С четверга время пошло быстрее, поскольку я спохва­тился, что у меня нет парадно-выходного костюма и вооб­ще ничего сменного, кроме штанов от камуфляжа, кото­рые были бесполезны и бережно хранились мною исклю­чительно как память о двадцать первом столетии. Тот на­ряд, в котором я занимал деньги, был еще ничего, но, во-первых, все-таки поношенный, а во-вторых, много­численные трапезы не прошли даром.

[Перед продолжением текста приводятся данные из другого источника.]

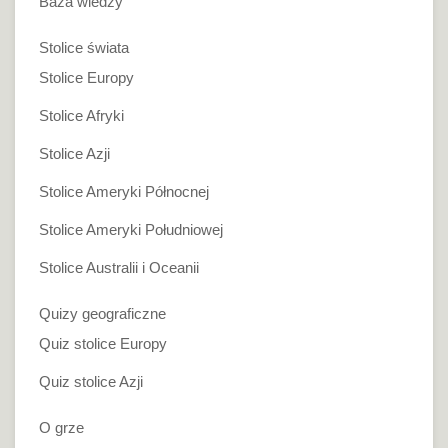
Baza wiedzy
Stolice świata
Stolice Europy
Stolice Afryki
Stolice Azji
Stolice Ameryki Północnej
Stolice Ameryki Południowej
Stolice Australii i Oceanii
Quizy geograficzne
Quiz stolice Europy
Quiz stolice Azji
O grze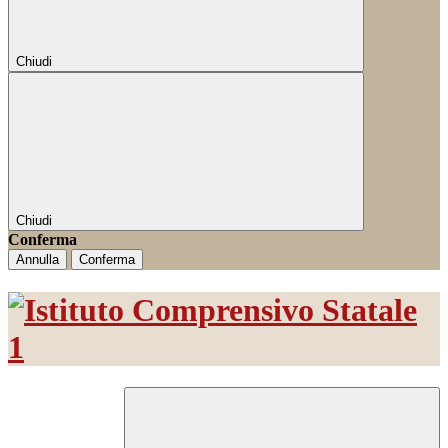
Chiudi
Chiudi
Conferma
Annulla
Conferma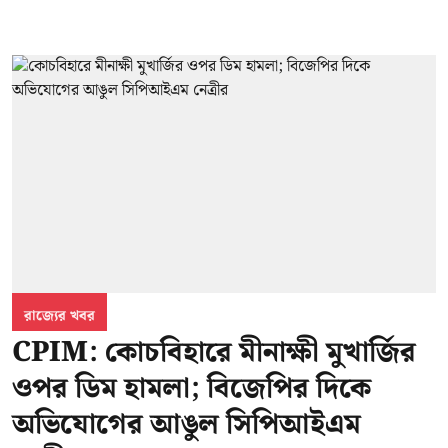
রাজ্যের খবর
CPIM: কোচবিহারে মীনাক্ষী মুখার্জির
ওপর ডিম হামলা; বিজেপির দিকে
অভিযোগের আঙুল সিপিআইএম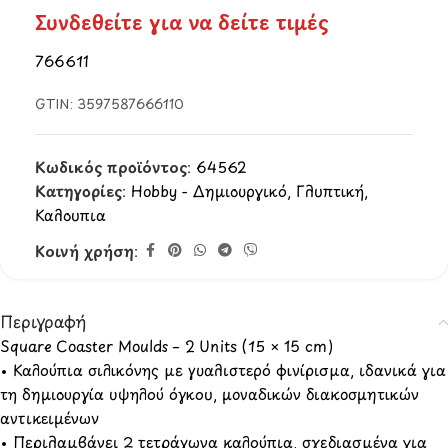
Συνδεθείτε για να δείτε τιμές
766611
GTIN:
3597587666110
Κωδικός προϊόντος:
64562
Κατηγορίες:
Hobby - Δημιουργικό
,
Γλυπτική
,
Καλουπια
Κοινή χρήση:
Περιγραφή
Square Coaster Moulds – 2 Units (15 × 15 cm)
• Καλούπια σιλικόνης με γυαλιστερό φινίρισμα, ιδανικά για
τη δημιουργία υψηλού όγκου, μοναδικών διακοσμητικών
αντικειμένων
• Περιλαμβάνει 2 τετράγωνα καλούπια, σχεδιασμένα για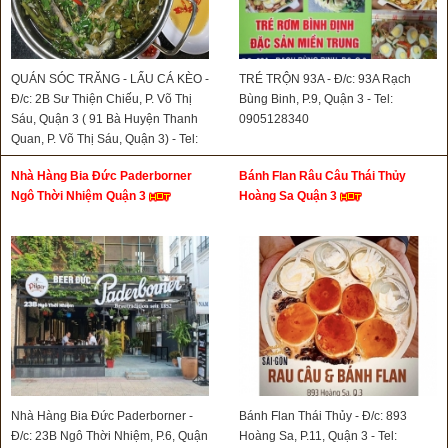
QUÁN SÓC TRĂNG - LẨU CÁ KÈO -
TRÉ TRỘN 93A - Đ/c: 93A Rạch
Đ/c: 2B Sư Thiện Chiếu, P. Võ Thị
Bùng Binh, P.9, Quận 3 - Tel:
Sáu, Quận 3 ( 91 Bà Huyện Thanh
0905128340
Quan, P. Võ Thị Sáu, Quận 3) - Tel:
0903826414
Nhà Hàng Bia Đức Paderborner
Bánh Flan Râu Câu Thái Thủy
Ngô Thời Nhiệm Quận 3
Hoàng Sa Quận 3
Nhà Hàng Bia Đức Paderborner -
Bánh Flan Thái Thủy - Đ/c: 893
Đ/c: 23B Ngô Thời Nhiệm, P.6, Quận
Hoàng Sa, P.11, Quận 3 - Tel: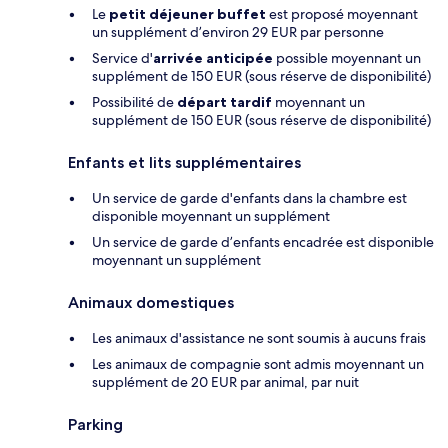
Le
petit déjeuner buffet
est proposé moyennant
un supplément d’environ 29 EUR par personne
Service d'
arrivée anticipée
possible moyennant un
supplément de 150 EUR (sous réserve de disponibilité)
Possibilité de
départ tardif
moyennant un
supplément de 150 EUR (sous réserve de disponibilité)
Enfants et lits supplémentaires
Un service de garde d'enfants dans la chambre est
disponible moyennant un supplément
Un service de garde d’enfants encadrée est disponible
moyennant un supplément
Animaux domestiques
Les animaux d'assistance ne sont soumis à aucuns frais
Les animaux de compagnie sont admis moyennant un
supplément de 20 EUR par animal, par nuit
Parking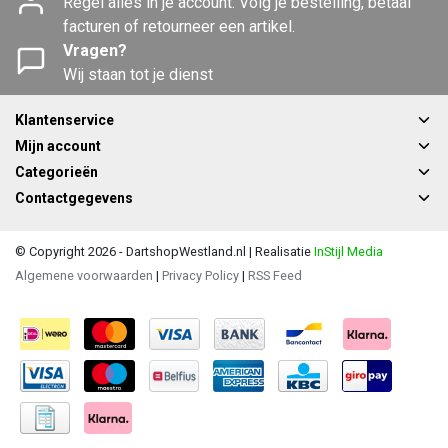
Regel alles in je account. Volg je bestelling, betaal
facturen of retourneer een artikel.
Vragen?
Wij staan tot je dienst
Klantenservice
Mijn account
Categorieën
Contactgegevens
© Copyright 2026 - DartshopWestland.nl | Realisatie
InStijl Media
Algemene voorwaarden
|
Privacy Policy
|
RSS Feed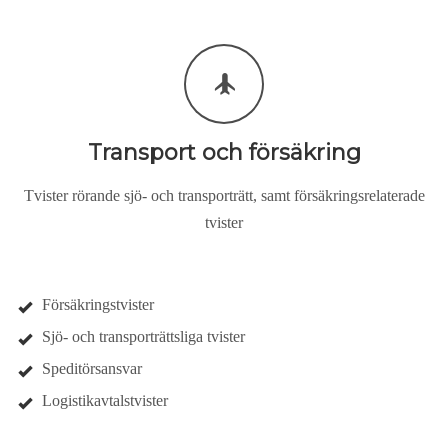
Transport och försäkring
Tvister rörande sjö- och transporträtt, samt försäkringsrelaterade
tvister
Försäkringstvister
Sjö- och transporträttsliga tvister
Speditörsansvar
Logistikavtalstvister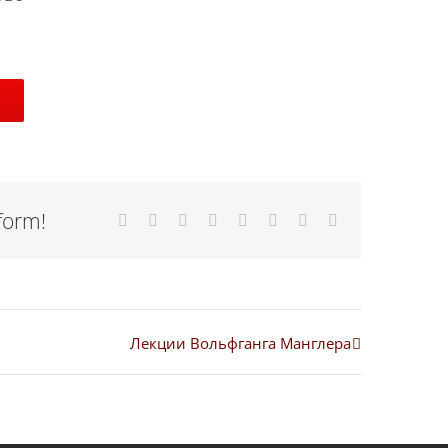
form!
Facebook
X
Reddit
LinkedIn
Tumblr
Pinterest
Vk
Email
Лекции Вольфганга Манглера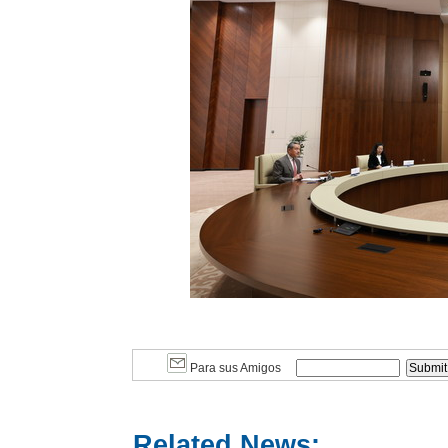
Para sus Amigos
Related News: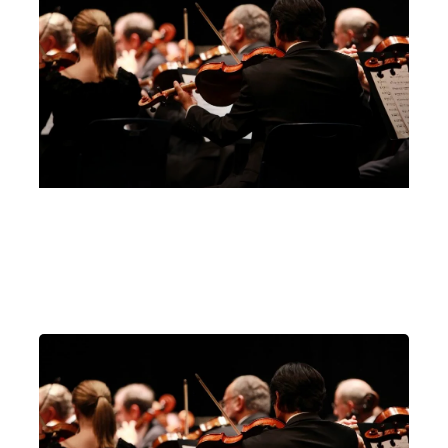
Basilica dei Santi Felice e Fortunato, Vicenza
Vicenza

Увы, но некоторые пятна застирать портомоям не удалось, а химчистки, увы, не имелось.

Ицхак, к которому я примчался с требованием срочно меня приодеть, выглядел, как ни удивительно, еще более печальным, чем в нашу предыдущую встречу, хотя свежие новости, казалось бы, наоборот, должны были его разве­селить, поскольку он через знакомых купцов узнал, что согласно царскому повелению дьяк приказа Большого прихода Иван Булгаков-Коренев препровожден на Пы­точный двор. Что да как — тишина, но Ицхак совершенно справедливо полагал, что две тысячи рублей и еще пятьсот сверху отдавать этому финансисту ему уже не придется.

— Итого чистого дохода уже четыре тысячи рублей, из коих тебе причитается восемьсот,— деловито подбил он текущий баланс. И ни тени улыбки на лице — даже странно.

Я прикинул в уме. Выходило, что помимо Булгакова-Коренева загребли еще кого-то, а скорее всего — не­скольких. Хотел было спросить, кого именно, но не стал. Какая, в конце концов, разница. Главное, что летописи не лгали и знаменитые покаянные синодики Ивана Грозного тоже.